A tan baja altura era indetectable por los radares, y además del mar, también se pensaba que podía volar a unos 500 kilómetros por campos y praderas sin obstáculos naturales.

El primer monstruo del Caspio

Alexeiev convenció a las autoridades soviéticas de su proyecto y en los años ’60 presento su primer prototipo, el KM, que medía 90 metros de largo y 37 de envergadura.

Así se ve al ekroplano Lun varado en el Mar Caspio

La desproporción entre el largo del fuselaje y las alas se explica por la sustentación necesaria para lograr el ‘efecto suelo’ para que este aparato pueda volar a baja altura.

Tras 25 años realizando pruebas bajo un estricto secreto, en 1980 el barco-avión tuvo un accidente y quedó destruido, informa El Confidencial.

La llegada del Lun

Su sucesor fue el citado Lun, más pequeño, pero igualmente impresionante con su diseño tan extraño y sus ocho motores ubicados en su ala delantera.

Equipado con misiles, torretas con ametralladoras y una tripulación de 15 personas, nunca llegó a entrar en operaciones militares.
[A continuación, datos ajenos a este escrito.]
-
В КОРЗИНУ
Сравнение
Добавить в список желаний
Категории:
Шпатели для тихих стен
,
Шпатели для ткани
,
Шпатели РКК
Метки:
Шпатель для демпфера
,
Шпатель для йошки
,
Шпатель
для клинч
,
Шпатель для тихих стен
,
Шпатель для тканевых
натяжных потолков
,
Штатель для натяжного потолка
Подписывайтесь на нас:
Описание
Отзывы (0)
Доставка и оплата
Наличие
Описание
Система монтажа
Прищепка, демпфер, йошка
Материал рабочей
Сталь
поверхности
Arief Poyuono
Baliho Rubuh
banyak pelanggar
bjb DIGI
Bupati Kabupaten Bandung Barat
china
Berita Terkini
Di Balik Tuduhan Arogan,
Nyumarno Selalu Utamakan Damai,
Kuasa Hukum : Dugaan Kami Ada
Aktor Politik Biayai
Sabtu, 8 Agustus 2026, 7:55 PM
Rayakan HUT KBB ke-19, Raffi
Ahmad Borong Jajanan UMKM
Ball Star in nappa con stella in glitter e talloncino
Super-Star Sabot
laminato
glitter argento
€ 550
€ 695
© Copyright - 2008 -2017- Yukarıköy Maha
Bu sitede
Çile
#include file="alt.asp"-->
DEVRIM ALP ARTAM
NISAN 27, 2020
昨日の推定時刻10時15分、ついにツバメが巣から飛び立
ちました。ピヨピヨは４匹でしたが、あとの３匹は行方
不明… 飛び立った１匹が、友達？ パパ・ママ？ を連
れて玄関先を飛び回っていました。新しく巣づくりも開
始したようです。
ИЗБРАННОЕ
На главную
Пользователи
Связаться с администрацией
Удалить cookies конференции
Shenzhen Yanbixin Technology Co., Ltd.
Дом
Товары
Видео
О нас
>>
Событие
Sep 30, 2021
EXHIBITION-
Era muy complicado de pilotar, y si el mar se agitaba un poco, cualquier ola traicionera mayor a los dos metros podía alterar el ‘efecto-suelo’ y la aeronave caía al agua.

Ekanoplan en Kaspiysk Foto Tom Wigley
Los ocho motores estaban ubicados en el ala delantera. Foto: Tom Wigley – Flickr

El colapso de la Unión Soviética dejó al único ekranoplano abandonado en la costa del Mar Caspio, cerca de la base naval de Kaspiysk, como si fuera una criatura marina encallada en la arena.

La resurrección del ekranoplano

Pero este gigante puede tener una oportunidad. No para volar, sino para convertirse en la atracción de un futuro parque de atracciones en la ciudad de Derbent, en el extremo sur de Rusia.

Rusia pretende construir un parque de atracciones basado en las hazañas militares del país

Este parque pretende realzar las glorias militares de Rusia, una mezcla de nostalgia imperial y grandiosidad soviética adaptada al siglo XXI.

Otra vez encallado

En julio un equipo de tres remolcadores y dos embarcaciones de apoyo trabajaron durante 14 horas para trasladar este mastodonte de metal unos 100 kilómetros hasta la costa de Derbent.

Pero como las instalaciones no estaban preparadas para recibirlo, el gigantesco Lun fue dejado, una vez más, sobre la orilla del mar.

Hasta que no se construya este ‘parque patriótico’, seguirá descansando, soñando con hazañas militares que nunca se produjeron.